In a similar but not comparable way, my post on Israel and Palestine attempts to broach this central idea - when there are issues that are affecting young people up and down the country, what role can education (and specifically music education) have in helping young people navigate their own feelings and understandings? How might the proliferation of information give young people the tools to make their own better informed decisions about how to treat the people around them? Recognising these issues, even Netflix, have made Adolescence available for secondary schools in the UK to stream for free, alongside guides and resources created by the charity Tender.
One of the benefits of young people experiencing a wide range of people and ideas in their education, is that they are able to see potential and possibilities. While many education organisations such as ABRSM, RSL, BBC 10 Pieces are becoming more inclusive and diverse, there, as they say, levels to this. It is important for boys to see women and non-binary people in all the roles they see usually see men in, but without critical inquiry, it can be easy for boys not to understand the why's and how's of a woman's music, identity or story.
It is important that the music created by women is valued regardless of it's content. Over the past century, there have been many examples of women in many different genres making music, only for it to be dismissed. Within the classical music world, great work has been done by organisations such as DONNE and Her Ensemble in not only platforming women, but bringing the worlds attention to how the musical output of many women has been undervalued.

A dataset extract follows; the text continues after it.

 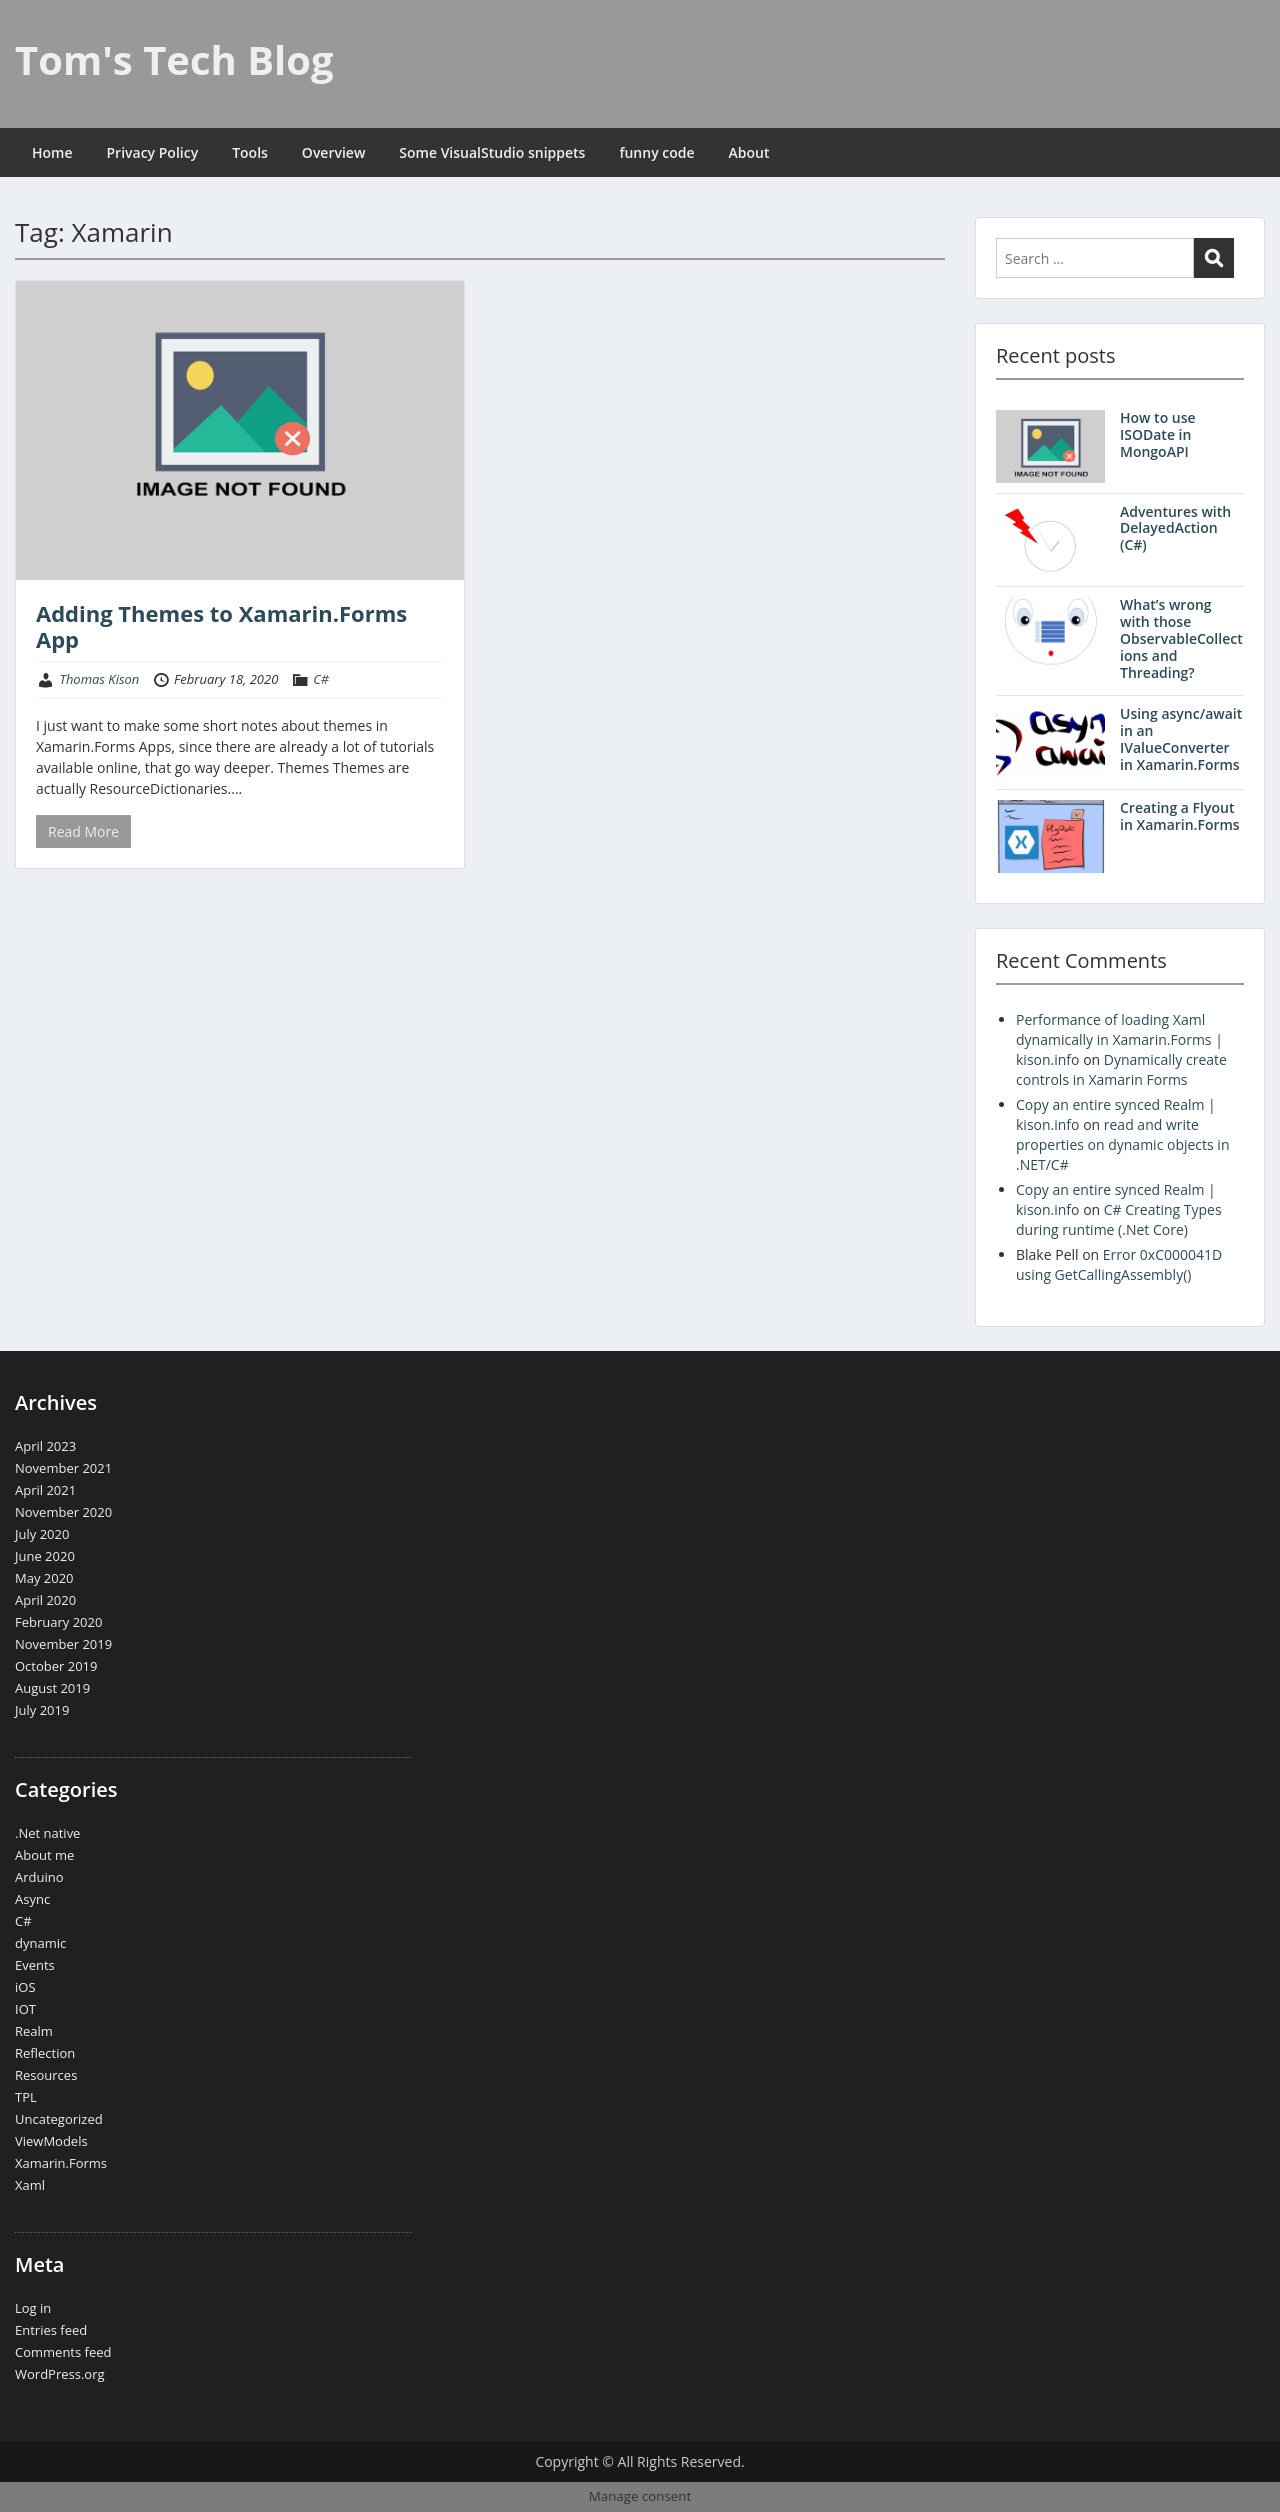 I want to click on Error 0xC000041D using GetCallingAssembly(), so click(x=1119, y=1264).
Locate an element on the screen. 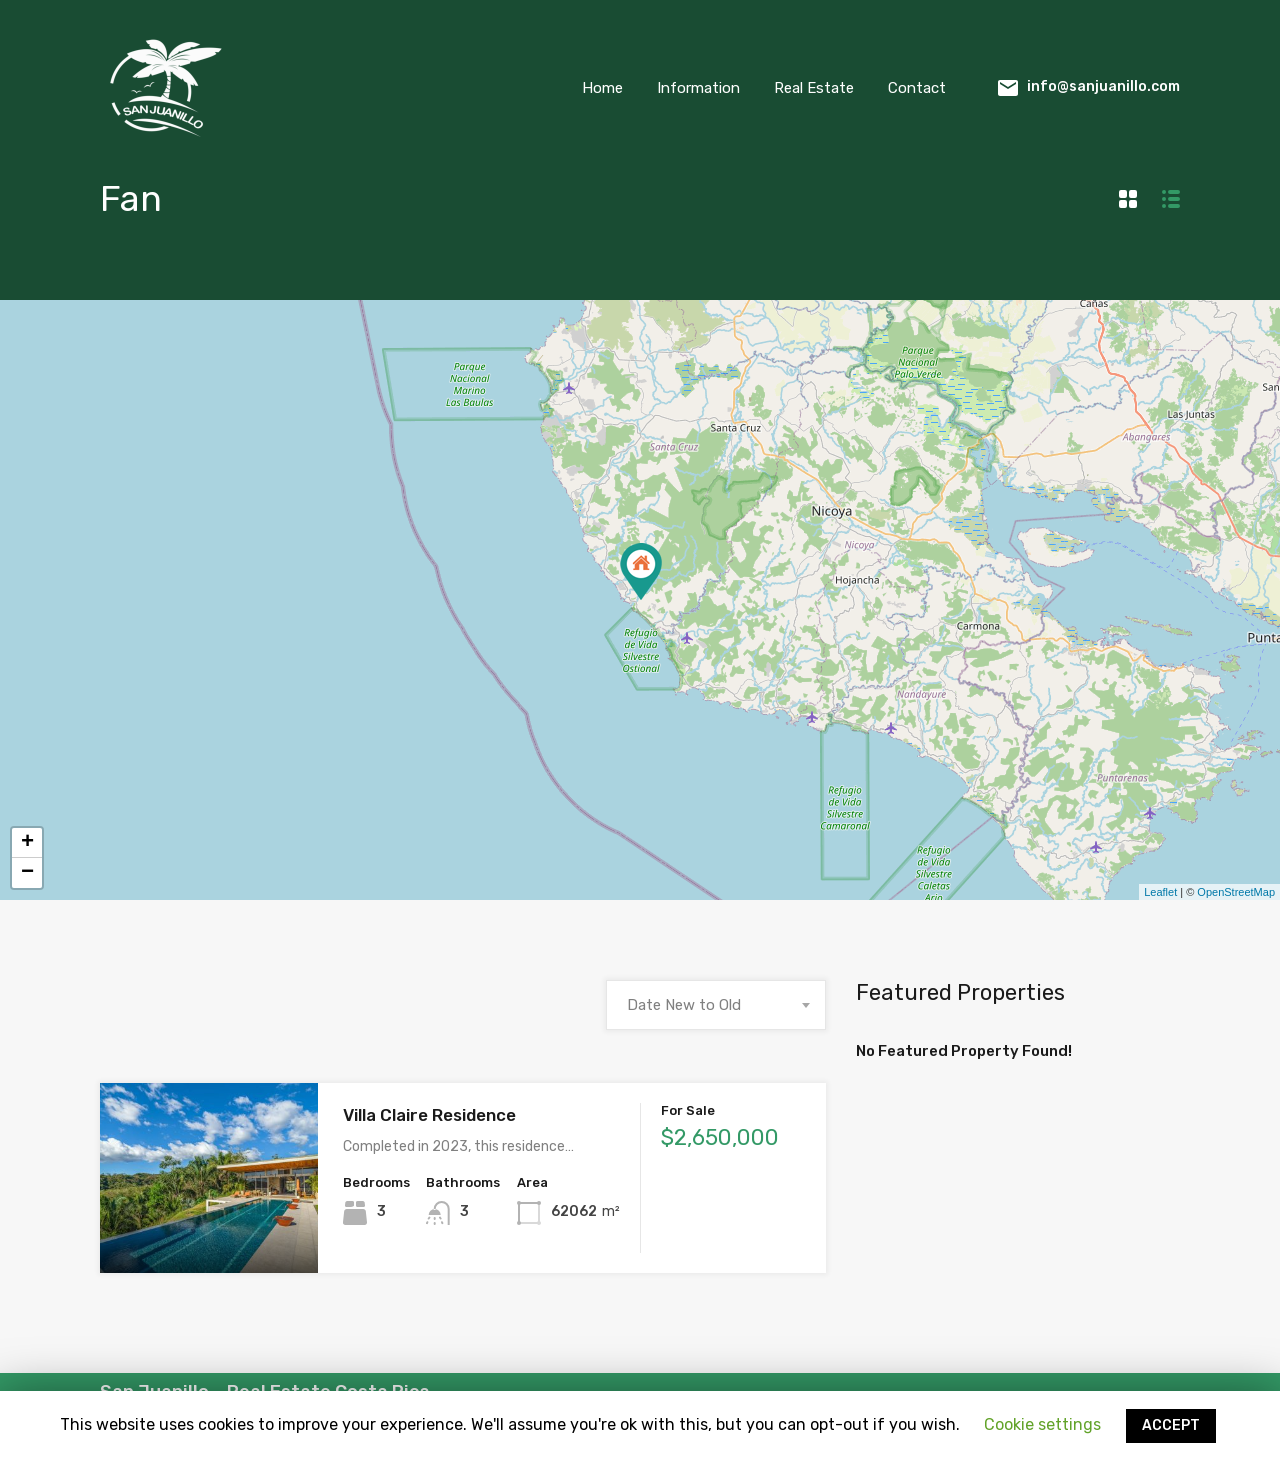 This screenshot has height=1461, width=1280. Information is located at coordinates (698, 88).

Many women who have been added to reading, listening or repertoire lists, have not been engaged with because they address issues surrounding womanhood, but because their music has been deemed of sufficient 'quality' to warrant their inclusion amongst their man counterparts. Ask yourself, in the music that you may have included, how much of it speaks to gender identity in title or lyric? How much of it asks us to question what a composer is trying to say about being a woman (positive or negative) in any given context? It is far easier to talk about the various ways that women have had to fight for rights (that in certain Western countries have been recently taken away) and how society is/was unfair, than trying to engage with the everyday struggles which may help a young boy say, 'Wow, I didn't know that about women' in 2025.
In trying to provide different perspectives for young boys, songs like Woman by Little Simz, Q.U.E.E.N by Janelle Monae and Erykah Badu, Just A Girl by No Doubt, or Shadow Mother by Ella Jarman-Pinto all speak to different understandings and experiences of what it is to be a woman.
Does all music created by women need to have critical discussions about womanhood? Absolutely not. Do we need to tell girls and women that their art needs to wrestle with these themes? No. It is however, is in the absence of discussions about womanhood which can leave young boys exposed to the views of muscular, well groomed, erudite men on the internet with large followings without context or rebuttal.